Forced ranking, as most of you know, is the performance management process where everyone in a company, division or department, is ranked “best to worst” in an effort to determine how to allocate pay and/or the implementation of a reduction of force. It is easy to rationalize forced ranking when the economy is down, when your industry is hurting, and/or when your company has had a bad year.
However, when a company is expected to do well, how does it explain a process whereby it is admitting that some of the people it hires “aren’t up to snuff”? Would it not be better simply to attack hiring on the premise of only hiring “A” players thereby eliminating the need to ever force rank?
Merit pay, as it was meant to be, is the concept that employees should be paid different rates for various levels of competence and performance. The underlying criteria of a merit pay system can be summarized as (1) the employee’s performance in relation to pre-established, understandable job responsibilities and (2) the employer’s financial ability to pay.
In the 1980s, it was much easier to differentiate performance when merit budgets averaged 8 percent to 10 percent. In the ’90s, however, we have seen the merit budget erode by as much as 3 percent to 4 percent, making it much more difficult for companies to distinguish exceptional work using performance-based merit increases. When this occurs, it is difficult to truly link an individual’s compensation and benefits to his or her efforts to improve the company’s bottom line.
Does forced ranking really reward merit?
Today, forced ranking can actually encourage average or mediocre performance. Once performance evaluation time rolls around, over half of the workforce typically will be force-ranked as average (or very close), while remaining employees will be ranked below and above this standard.
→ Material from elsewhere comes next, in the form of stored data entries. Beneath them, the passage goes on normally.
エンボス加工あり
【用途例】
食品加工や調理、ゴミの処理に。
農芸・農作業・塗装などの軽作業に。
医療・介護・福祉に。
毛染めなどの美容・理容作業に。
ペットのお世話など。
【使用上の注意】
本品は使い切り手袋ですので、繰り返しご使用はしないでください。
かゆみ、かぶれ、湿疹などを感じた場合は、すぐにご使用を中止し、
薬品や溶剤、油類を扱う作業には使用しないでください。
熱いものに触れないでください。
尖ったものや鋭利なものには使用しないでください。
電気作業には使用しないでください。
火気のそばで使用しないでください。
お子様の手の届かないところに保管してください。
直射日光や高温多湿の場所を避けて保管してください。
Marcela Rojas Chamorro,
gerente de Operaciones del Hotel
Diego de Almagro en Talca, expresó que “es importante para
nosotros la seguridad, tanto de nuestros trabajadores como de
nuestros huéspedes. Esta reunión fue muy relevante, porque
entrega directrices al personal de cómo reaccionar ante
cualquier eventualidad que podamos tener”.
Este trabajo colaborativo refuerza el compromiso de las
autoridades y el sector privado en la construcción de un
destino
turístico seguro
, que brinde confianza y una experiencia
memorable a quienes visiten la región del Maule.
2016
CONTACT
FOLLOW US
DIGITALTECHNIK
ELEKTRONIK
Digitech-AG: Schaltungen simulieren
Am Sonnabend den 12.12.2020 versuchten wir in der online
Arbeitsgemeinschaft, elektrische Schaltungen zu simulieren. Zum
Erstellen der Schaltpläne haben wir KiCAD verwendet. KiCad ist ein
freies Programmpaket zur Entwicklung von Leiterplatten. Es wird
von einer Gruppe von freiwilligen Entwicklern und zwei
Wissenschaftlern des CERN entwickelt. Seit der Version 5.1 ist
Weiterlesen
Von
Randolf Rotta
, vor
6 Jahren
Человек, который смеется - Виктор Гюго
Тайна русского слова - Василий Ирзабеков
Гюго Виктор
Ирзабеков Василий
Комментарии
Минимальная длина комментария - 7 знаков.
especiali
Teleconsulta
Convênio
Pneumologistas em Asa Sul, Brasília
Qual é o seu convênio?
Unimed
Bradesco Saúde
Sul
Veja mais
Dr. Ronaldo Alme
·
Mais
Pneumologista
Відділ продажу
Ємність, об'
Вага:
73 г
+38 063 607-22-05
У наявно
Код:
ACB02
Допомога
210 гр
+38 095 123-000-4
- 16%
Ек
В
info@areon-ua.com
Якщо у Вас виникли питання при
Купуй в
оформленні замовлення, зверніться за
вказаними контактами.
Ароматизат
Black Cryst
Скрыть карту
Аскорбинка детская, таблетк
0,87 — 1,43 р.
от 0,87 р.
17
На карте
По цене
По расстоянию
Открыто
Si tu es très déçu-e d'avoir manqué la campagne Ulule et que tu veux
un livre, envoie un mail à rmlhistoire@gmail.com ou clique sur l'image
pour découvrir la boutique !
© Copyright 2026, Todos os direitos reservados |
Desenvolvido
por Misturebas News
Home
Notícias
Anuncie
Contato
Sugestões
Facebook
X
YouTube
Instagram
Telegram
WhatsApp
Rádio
In order to stay on track with the merit budget, employers, who force-rank, generally align employees in accordance with the pre-assigned performance distribution percentages. As you can imagine, this scenario results in intense internal conflict and can destroy any resemblance of employee teamwork and cooperation. Consider the employee who improves his or her performance; presumably, someone else will, in turn, be “squeezed down” to maintain a balance “fit” within the guidelines.
Forced ranking forces evaluators to make determinations on a person-versus-person basis rather than a person-to-established-standards basis. In my opinion, this also causes management to move away from focusing on pre-established, objective job standards, and toward evaluations based on personal attributes. A Pandora’s Box subsequently opens to all sorts of problems, including corporate infighting, person-rater bias, management subjectivity, and even lawsuits (all demotivating factors), which negatively impact the overall productivity of the organization. In the final analysis, “merit pay” is oftentimes only a catchy cliché.
A solution
I like what Herb Kelleher and Don Murray (CEOs of Southwest Airlines and Resources Connection, respectively) have done. They propose, from the outset, to hire the very best and train all hires to the fullest extent possible. Both believe they hire only on the “right-side” of the curve, so there is never a need to force rank. It is actually part of the cultures these two companies have developed, and as a result, the motivation of their workforces are higher than most other employers.
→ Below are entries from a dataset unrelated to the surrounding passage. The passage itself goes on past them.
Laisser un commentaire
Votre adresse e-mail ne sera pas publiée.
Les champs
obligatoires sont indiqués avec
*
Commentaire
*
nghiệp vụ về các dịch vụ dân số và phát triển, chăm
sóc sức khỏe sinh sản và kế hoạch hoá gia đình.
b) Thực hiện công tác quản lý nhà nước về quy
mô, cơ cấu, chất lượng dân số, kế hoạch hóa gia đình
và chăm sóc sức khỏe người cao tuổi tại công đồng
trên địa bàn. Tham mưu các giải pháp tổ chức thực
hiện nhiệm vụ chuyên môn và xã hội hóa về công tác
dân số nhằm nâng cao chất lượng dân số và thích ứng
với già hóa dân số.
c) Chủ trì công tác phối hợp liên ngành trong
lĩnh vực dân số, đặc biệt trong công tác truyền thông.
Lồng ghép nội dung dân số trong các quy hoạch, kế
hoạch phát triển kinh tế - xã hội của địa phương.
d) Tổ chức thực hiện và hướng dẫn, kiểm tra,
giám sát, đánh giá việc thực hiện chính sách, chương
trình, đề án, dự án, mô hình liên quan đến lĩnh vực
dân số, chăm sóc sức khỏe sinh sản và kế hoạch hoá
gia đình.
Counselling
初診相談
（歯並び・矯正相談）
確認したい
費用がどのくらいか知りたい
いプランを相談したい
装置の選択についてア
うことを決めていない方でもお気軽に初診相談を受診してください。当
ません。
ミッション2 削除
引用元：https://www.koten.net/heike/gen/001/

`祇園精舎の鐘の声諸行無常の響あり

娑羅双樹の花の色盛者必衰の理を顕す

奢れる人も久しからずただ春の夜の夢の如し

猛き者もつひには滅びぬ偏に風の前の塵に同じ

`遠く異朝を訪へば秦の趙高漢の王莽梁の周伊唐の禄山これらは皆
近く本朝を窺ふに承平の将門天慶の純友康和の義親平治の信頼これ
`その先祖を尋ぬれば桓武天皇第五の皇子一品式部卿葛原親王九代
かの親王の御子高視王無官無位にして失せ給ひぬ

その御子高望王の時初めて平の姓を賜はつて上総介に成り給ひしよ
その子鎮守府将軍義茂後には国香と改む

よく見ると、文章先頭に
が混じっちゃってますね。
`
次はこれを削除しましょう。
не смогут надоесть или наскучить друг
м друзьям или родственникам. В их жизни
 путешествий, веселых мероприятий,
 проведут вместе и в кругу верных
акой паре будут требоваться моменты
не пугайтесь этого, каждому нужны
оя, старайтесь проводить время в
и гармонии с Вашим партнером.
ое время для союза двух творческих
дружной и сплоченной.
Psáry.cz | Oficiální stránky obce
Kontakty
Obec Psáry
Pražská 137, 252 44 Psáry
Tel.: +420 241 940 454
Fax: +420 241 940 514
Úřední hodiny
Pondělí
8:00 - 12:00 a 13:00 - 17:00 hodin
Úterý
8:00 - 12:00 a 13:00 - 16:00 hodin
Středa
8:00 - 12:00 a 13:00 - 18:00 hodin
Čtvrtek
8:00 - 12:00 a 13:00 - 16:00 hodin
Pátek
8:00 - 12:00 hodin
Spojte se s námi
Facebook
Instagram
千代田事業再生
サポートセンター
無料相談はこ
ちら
Based on the company’s performance of both companies, they may be on to something. As opposed to “rank and yank” they appear to “bank” on hiring the right people. And hiring and retaining the right, quality people is a lot more efficient than hiring a large quantity of people to be laid off in slow times, based on ranking systems. Corporations ultimately can increase productivity by following this smart hiring philosophy: Hire and keep the best in order to reap the best performance.